Kejaksaan Agung (Kejagung) mengonfirmasi telah melakukan penggeledahan di beberapa tempat penukaran mata uang asing (money changer) di Jakarta. Langkah ini merupakan bagian dari penyidikan kasus dugaan korupsi dalam pengelolaan tata kelola palm oil mill effluent (POME) atau limbah minyak kelapa sawit pada 2022.
Aliran Dana Menjadi Fokus Penggeledahan
Direktur Penyidikan (Dirdik) Jampidsus Kejagung, Syarief Sulaeman Nahdi, menyatakan bahwa penggeledahan dilakukan pada akhir Desember 2025, menjelang pergantian tahun. Lokasi money changer yang digeledah tersebar di Jakarta, termasuk di pusat perbelanjaan.
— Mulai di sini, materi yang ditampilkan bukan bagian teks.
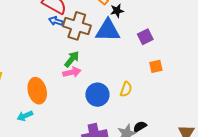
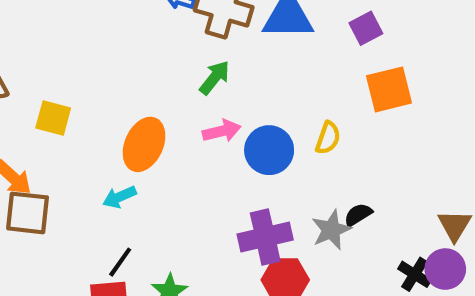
orange square: (156, 66) -> (389, 89), size x1.6
pink arrow: (72, 72) -> (222, 131), moved
orange ellipse: (37, 91) -> (144, 144), turned 40

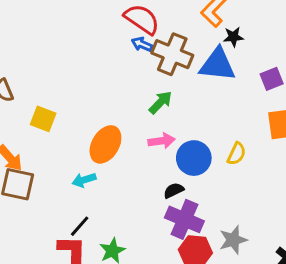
black semicircle: (358, 215) -> (174, 190), moved
gray star: (331, 230) -> (233, 240), moved
purple cross: (265, 237) -> (184, 219), turned 30

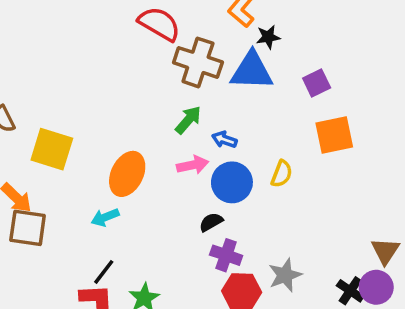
blue arrow: (142, 44) -> (224, 140), moved
yellow square: (43, 119) -> (52, 149), size x1.4
purple cross: (184, 219) -> (226, 255), size x0.7

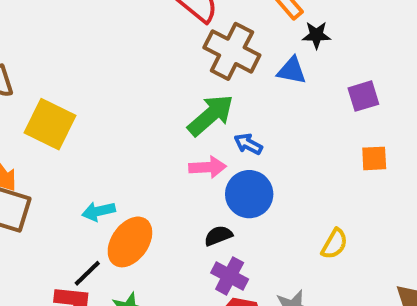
blue triangle: (252, 71) -> (292, 71), size x0.6
green arrow: (188, 120) -> (211, 115), size x1.4
orange square: (334, 135) -> (374, 158), size x0.6
orange ellipse: (127, 174) -> (130, 242), moved
yellow semicircle: (282, 174) -> (334, 244), moved

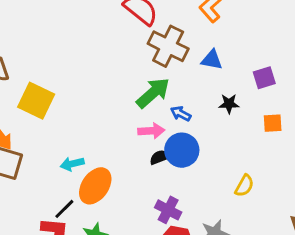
black star: (316, 35) -> (229, 104), moved
black semicircle: (218, 236) -> (160, 157), moved

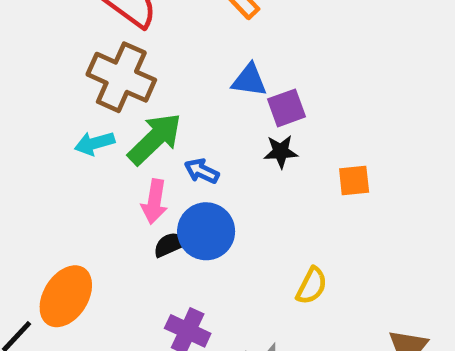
brown cross: (168, 46) -> (121, 77), moved
purple square: (264, 78) -> (286, 108), moved
pink arrow: (151, 131) -> (154, 202), turned 105
cyan arrow: (72, 164) -> (95, 143), moved

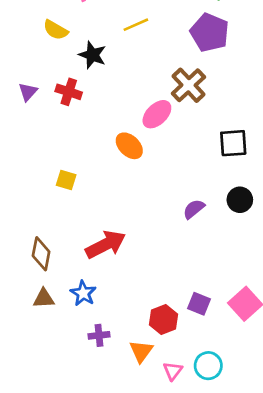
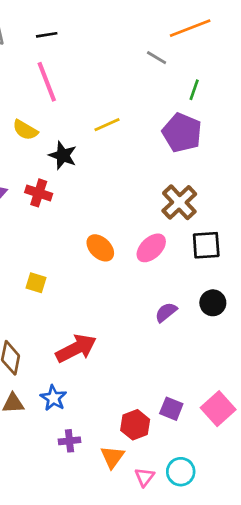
brown cross: (189, 85) -> (179, 202), moved
pink ellipse: (157, 114) -> (151, 248), moved

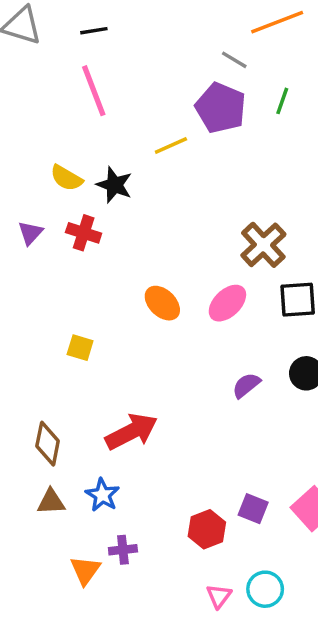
yellow semicircle: (25, 130) -> (66, 178), moved
purple pentagon: (182, 133) -> (221, 108), moved
orange triangle: (112, 457) -> (85, 570), moved

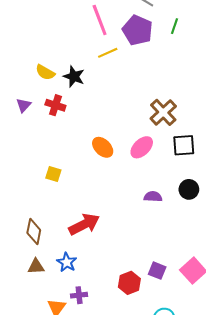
pink line: (94, 91) -> (100, 20), moved
purple semicircle: (246, 385) -> (153, 197), turned 42

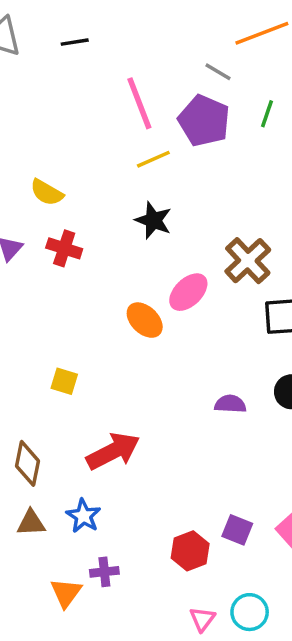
black star: (74, 76) -> (153, 220), moved
pink ellipse: (142, 147) -> (188, 292), moved
yellow square: (53, 174) -> (64, 381), moved

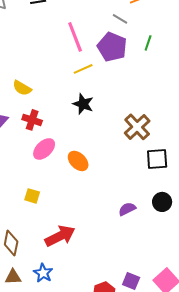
pink ellipse: (188, 292) -> (44, 149), moved
purple semicircle: (230, 404) -> (127, 209), turned -30

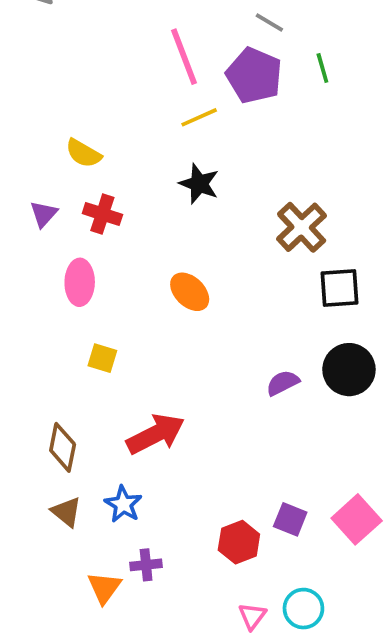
green line: (148, 43) -> (322, 68), turned -35
pink ellipse: (44, 149) -> (80, 282), moved, turned -45
black circle: (162, 202) -> (349, 370), size x1.4
brown triangle: (13, 277) -> (66, 512), turned 42

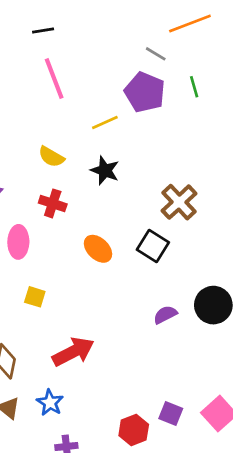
pink line: (184, 57) -> (54, 79), moved
yellow semicircle: (83, 153) -> (51, 157), moved
red cross: (102, 214) -> (53, 203), moved
black square: (340, 288) -> (153, 246), moved, turned 36

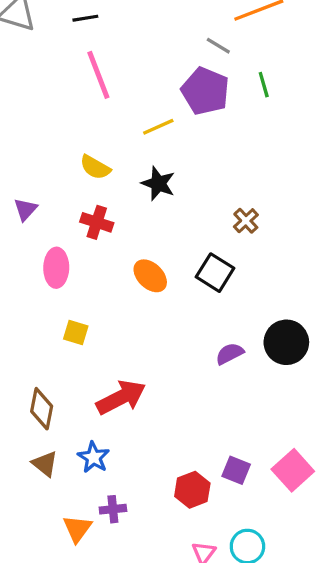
brown cross: (179, 202) -> (246, 221), size x0.6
“Kami konfirmasi bahwa pada sekitar beberapa waktu yang lalu kami pernah melakukan penggeledahan di salah satu atau dua tempat, tempat penukaran uang asing,” ujar Syarief kepada wartawan di Kompleks Kejagung, Jakarta Selatan, Rabu (21/1/2026).
“Itu terkait dengan penyidikan kita dugaan tindak pidana korupsi dalam pengelolaan tata kelola CPO atau POME ya,” tambahnya.
Syarief menjelaskan tujuan penggeledahan adalah untuk melacak dugaan aliran dana yang terkait dengan perkara yang sedang diusut. “Kami melakukan penggeledahan itu dan itu dalam rangka kami mencari dugaan aliran-aliran dana ke satu atau dua orang melalui tempat penukaran,” jelasnya.
Meskipun membenarkan adanya aliran uang, Syarief enggan merinci lebih lanjut mengenai pihak-pihak yang terlibat maupun tujuan pasti aliran dana tersebut. “Memang ada aliran uang, dari mana dan ke mananya belum bisa kami buka. Namanya belum bisa kita sampaikan, itu materi penyidikan, tapi terkait langsung dengan konteks penyidikan (POME) itu,” terangnya.
Dokumen Disita, Bukan Mata Uang Asing
Dalam penggeledahan tersebut, penyidik menyita sejumlah dokumen yang dianggap relevan dengan penyidikan. Namun, tidak ada barang bukti berupa mata uang asing yang ditemukan.
“Barang bukti yang kami sita adalah berupa dokumen. Karena yang kami cari adalah jejak-jejak transaksi di situ dan yang kami cari adalah dokumen-dokumen yang ada di situ,” imbuh Syarief.
Kasus Korupsi POME Terus Diusut
Kasus dugaan korupsi ekspor POME pada 2022 ini masih dalam tahap penyidikan oleh Kejagung. Sebelumnya, Kejagung juga telah melakukan penggeledahan di lima lokasi berbeda yang terkait dengan kasus ini.
Kepala Pusat Penerangan Hukum (Kapuspenkum) Kejagung, Anang Supriatna, pada Selasa (28/10/2025) lalu, menyatakan bahwa penggeledahan tersebut mencakup kantor hingga rumah pejabat Bea Cukai.
“Yang jelas memang penggeledahan terkait dengan perkara di Bea Cukai ada penggeledahan lebih dari lima titik dan barang-barang yang sudah diambil ada dokumentasi-dokumentasi yang diperlukan dalam penyidikan,” kata Anang.
Anang membenarkan bahwa beberapa di antaranya adalah rumah pejabat Bea Cukai, namun ia tidak merinci lebih lanjut mengenai identitas pejabat tersebut. “Yang lima titik itu di antaranya Kantor Dirjen Bea Cukai, juga ada rumah, tapi saya tidak hafal detailnya, tapi yang jelas lebih dari lima titik. Ada rumah pejabat,” jelas Anang.